The relationship chapters (BelongsTo, HasMany, HasOne) cover nested creation in more detail.

Creating many records

Same-type batch

Use the ::[ ... ] syntax to create multiple records of the same model:

let users = toasty::create!(User::[
    { name: "Alice", email: "alice@example.com" },
    { name: "Bob", email: "bob@example.com" },
    { name: "Carol", email: "carol@example.com" },
])
.exec(&mut db)
.await?;

The macro expands to an equivalent code block as:

toasty::batch([
    User::create().name("Alice").email("alice@example.com"),
    User::create().name("Bob").email("bob@example.com"),
    User::create().name("Carol").email("carol@example.com"),
])

The same-type batch returns a Vec<User>. The batch is atomic — all records are inserted together or none are.

Mixed-type batch

Use ( ... ) to create records of different models in a single batch:

let (user, post) = toasty::create!((
    User { name: "Alice" },
    Post { title: "Hello World" },
))
.exec(&mut db)
.await?;

The macro expands to an equivalent code block as:

toasty::batch((
    User::create().name("Alice"),
    Post::create().title("Hello World"),
))

You can mix type-target and scoped forms in the same batch:

let (user, todo) = toasty::create!((
    User { name: "Carl" },
    in user.todos() { title: "Buy milk" },
))
.exec(&mut db)
.await?;

Dynamic batches with toasty::batch()

When the number of records is determined at runtime, collect create builders into a Vec and pass it to toasty::batch():

let names = get_names_from_csv();

let mut insertions = vec![];
for (i, name) in names.iter().enumerate() {
    insertions.push(toasty::create!(User {
        name,
        email: format!("user{i}@example.com"),
    }));
}

let users = toasty::batch(insertions).exec(&mut db).await?;

When to use the builder directly

The macro covers the common case.

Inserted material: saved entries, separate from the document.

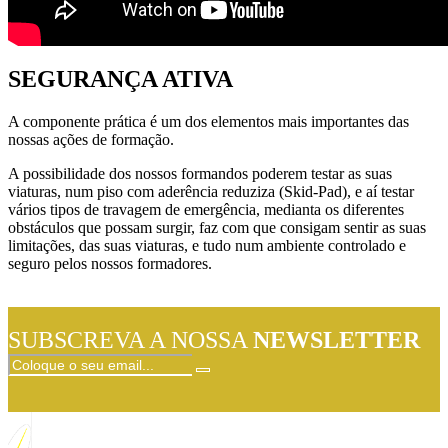
SEGURANÇA ATIVA
A componente prática é um dos elementos mais importantes das
nossas ações de formação.
A possibilidade dos nossos formandos poderem testar as suas
viaturas, num piso com aderência reduziza (Skid-Pad), e aí testar
vários tipos de travagem de emergência, medianta os diferentes
obstáculos que possam surgir, faz com que consigam sentir as suas
limitações, das suas viaturas, e tudo num ambiente controlado e
seguro pelos nossos formadores.
SUBSCREVA A NOSSA
NEWSLETTER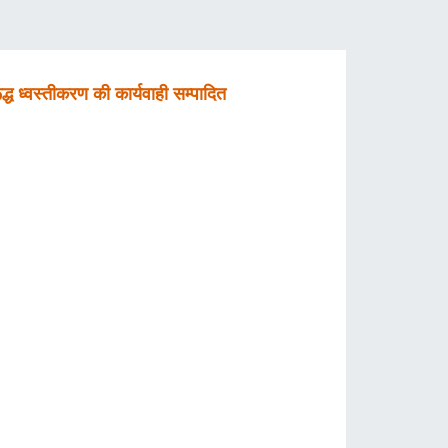
 ध्वस्तीकरण की कार्यवाही सम्पादित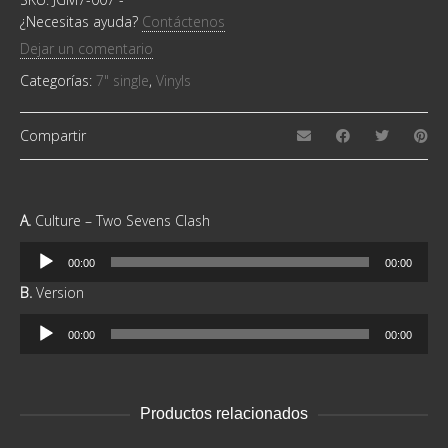
¿Necesitas ayuda?
Contáctenos
Dejar un comentario
Categorías:
7" single
,
Vinyls
Compartir
A.
Culture – Two Sevens Clash
Reproductor
00:00
00:00
de
B.
Version
audio
Reproductor
00:00
00:00
de
audio
Productos relacionados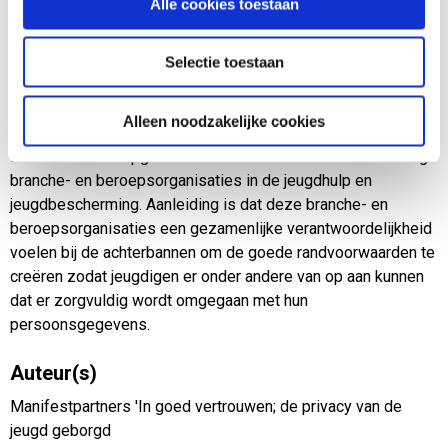
Alle cookies toestaan
Het manifest ‘In goed vertrouwen – de privacy van de jeugd
geborgd’ bevat de principeafspraken tussen ruim twintig
branche- en beroepsorganisaties in de jeugdhulp en
Selectie toestaan
jeugdbescherming op het gebied van gegevensverwerking
en privacy bij samenwerking in het jeugddomein.
Alleen noodzakelijke cookies
Het manifest is opgesteld door een coalitie van ruim twintig
branche- en beroepsorganisaties in de jeugdhulp en
jeugdbescherming. Aanleiding is dat deze branche- en
beroepsorganisaties een gezamenlijke verantwoordelijkheid
voelen bij de achterbannen om de goede randvoorwaarden te
creëren zodat jeugdigen er onder andere van op aan kunnen
dat er zorgvuldig wordt omgegaan met hun
persoonsgegevens.
Auteur(s)
Manifestpartners 'In goed vertrouwen; de privacy van de
jeugd geborgd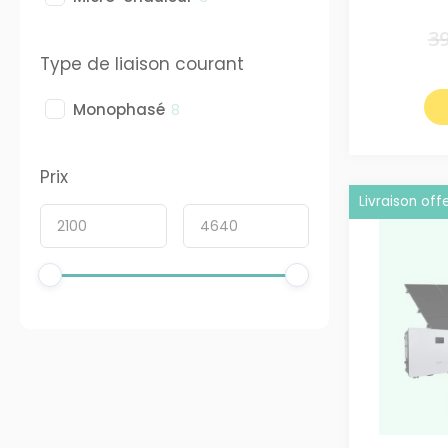
3
Type de liaison courant
Monophasé
8
Prix
Livraison off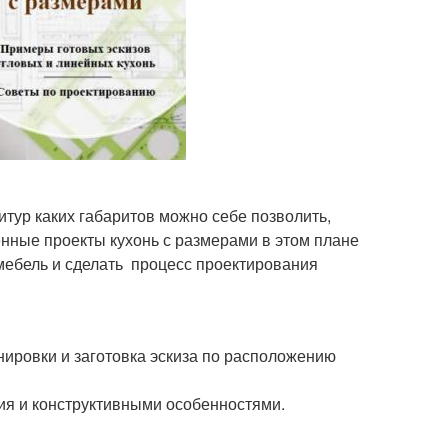
итур каких габаритов можно себе позволить,
енные проекты кухонь с размерами в этом плане
мебель и сделать процесс проектирования
нировки и заготовка эскиза по расположению
ия и конструктивными особенностями.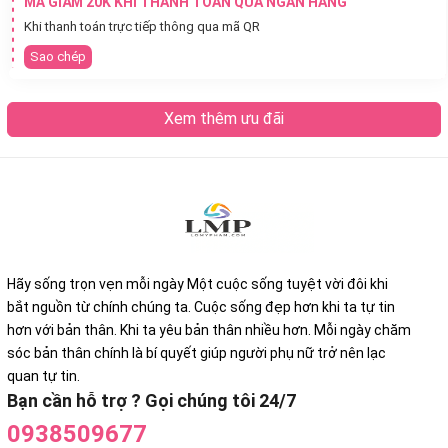
MÃ GIẢM 20K KHI THANH TOÁN QUA NGÂN HÀNG
Khi thanh toán trực tiếp thông qua mã QR
Sao chép
Xem thêm ưu đãi
Hãy sống trọn vẹn mỗi ngày Một cuộc sống tuyệt vời đôi khi
bắt nguồn từ chính chúng ta. Cuộc sống đẹp hơn khi ta tự tin
hơn với bản thân. Khi ta yêu bản thân nhiều hơn. Mỗi ngày chăm
sóc bản thân chính là bí quyết giúp người phụ nữ trở nên lạc
quan tự tin.
Bạn cần hỗ trợ ? Gọi chúng tôi 24/7
0938509677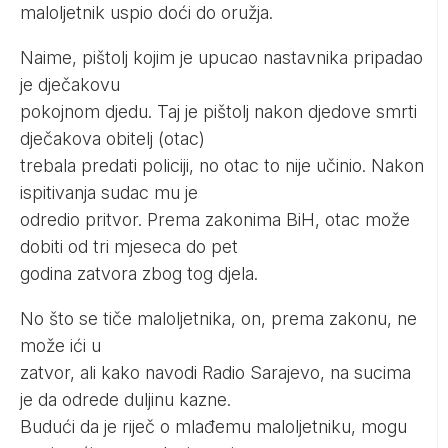
maloljetnik uspio doći do oružja.
Naime, pištolj kojim je upucao nastavnika pripadao
je dječakovu
pokojnom djedu. Taj je pištolj nakon djedove smrti
dječakova obitelj (otac)
trebala predati policiji, no otac to nije učinio. Nakon
ispitivanja sudac mu je
odredio pritvor. Prema zakonima BiH, otac može
dobiti od tri mjeseca do pet
godina zatvora zbog tog djela.
No što se tiče maloljetnika, on, prema zakonu, ne
može ići u
zatvor, ali kako navodi Radio Sarajevo, na sucima
je da odrede duljinu kazne.
Budući da je riječ o mlađemu maloljetniku, mogu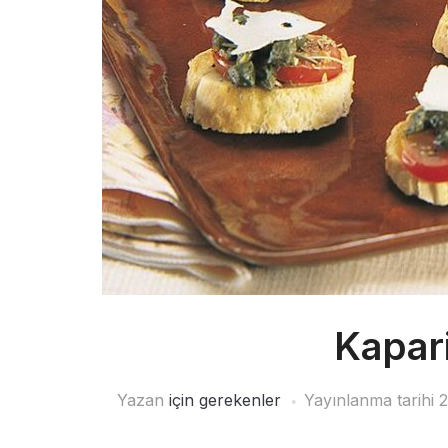
Kapar
Yazan
için gerekenler
Yayınlanma tarihi
2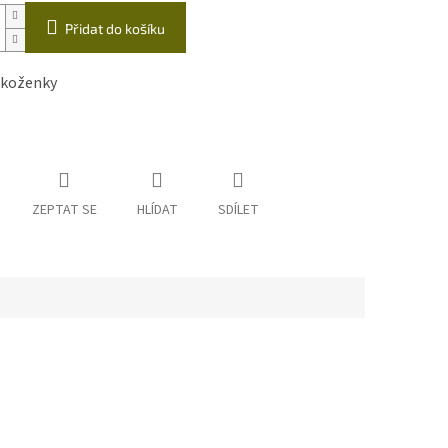
Přidat do košíku
 koženky
ZEPTAT SE
HLÍDAT
SDÍLET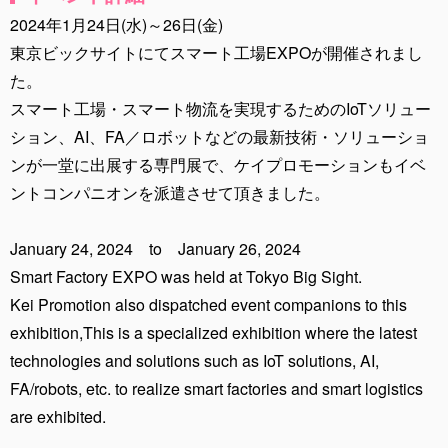
2024年1月24日(水)～26日(金)
東京ビックサイトにてスマート工場EXPOが開催されまし
た。
スマート工場・スマート物流を実現するためのIoTソリュー
ション、AI、FA／ロボットなどの最新技術・ソリューショ
ンが一堂に出展する専門展で、ケイプロモーションもイベ
ントコンパニオンを派遣させて頂きました。
January 24, 2024 to January 26, 2024
Smart Factory EXPO was held at Tokyo Big Sight.
Kei Promotion also dispatched event companions to this
exhibition,This is a specialized exhibition where the latest
technologies and solutions such as IoT solutions, AI,
FA/robots, etc. to realize smart factories and smart logistics
are exhibited.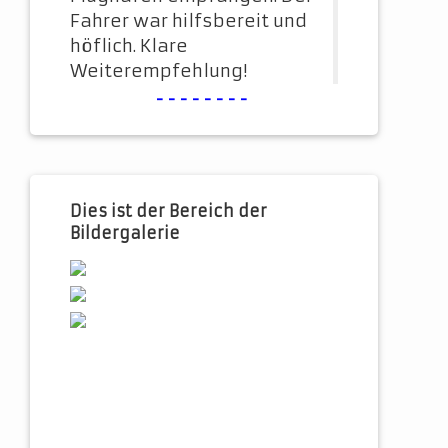
Fahrer war hilfsbereit und
höflich. Klare
Weiterempfehlung!
--------
Dies ist der Bereich der
Bildergalerie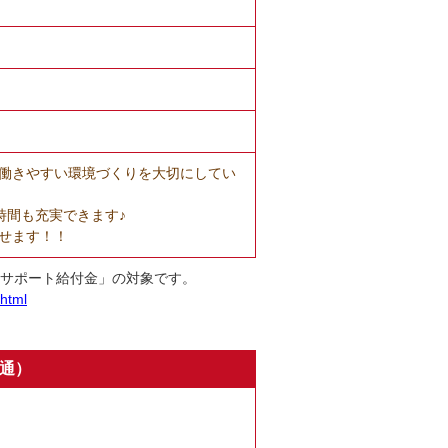
）
働きやすい環境づくりを大切にしてい
時間も充実できます♪
せます！！
士サポート給付金」の対象です。
.html
共通）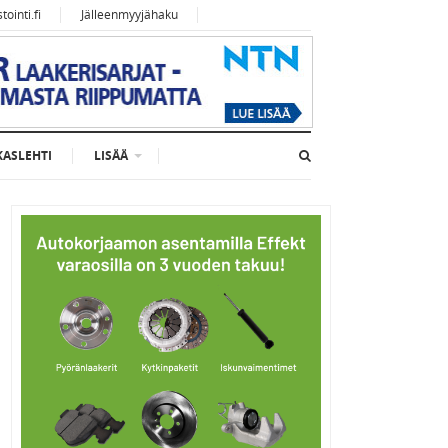
ointi.fi
Jälleenmyyjähaku
KASLEHTI
LISÄÄ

Use the builder directly when you need to conditionally set fields, since the macro requires all fields to be specified in the struct literal:

#![allow(unused)]
fn main() {
use toasty::Model;
#[derive(Debug, toasty::Model)]
struct User {
    #[key]
    #[auto]
    id: u64,
    name: String,
    bio: Option<String>,
}
async fn __example(mut db: toasty::Db) -> toasty::Result<()> {
let mut builder = User::create().name("Alice");

if true /* some condition */ {
    builder = builder.bio("Likes Rust");
}

let user = builder.exec(&mut db).await?;
Ok(())
}
}

Macro-to-builder reference

Each macro form has a direct builder equivalent:

Macro syntaxBuilder equivalent
toasty::create!(User { name: "Alice" })User::create().name("Alice")
toasty::create!(in user.todos() { title: "Buy milk" })user.todos().create().title("Buy milk")
Nested { ... } for BelongsTo/HasOne.field(ChildModel::create().field_calls)
Nested [{ ... }] for HasMany.fields([ChildModel::create()...])
toasty::create!(User::[{ ... }, { ... }])toasty::batch([User::create()...])Vec<User>
toasty::create!((User { ... }, Post { ... }))toasty::batch((User::create()..., Post::create()...)) → tuple

What gets generated

For a model like User, #[derive(Model)] generates:

  • User::create() — returns a builder with a setter for each non-auto field
  • toasty::create!(User { ... }) — macro syntax that expands to builder calls

The create builder’s setter methods accept flexible input types through the IntoExpr trait. For a String field, you can pass &str, String, or &String. For numeric fields, you can pass the value directly or by reference. See Defining Models — What types can you pass to setters? for details.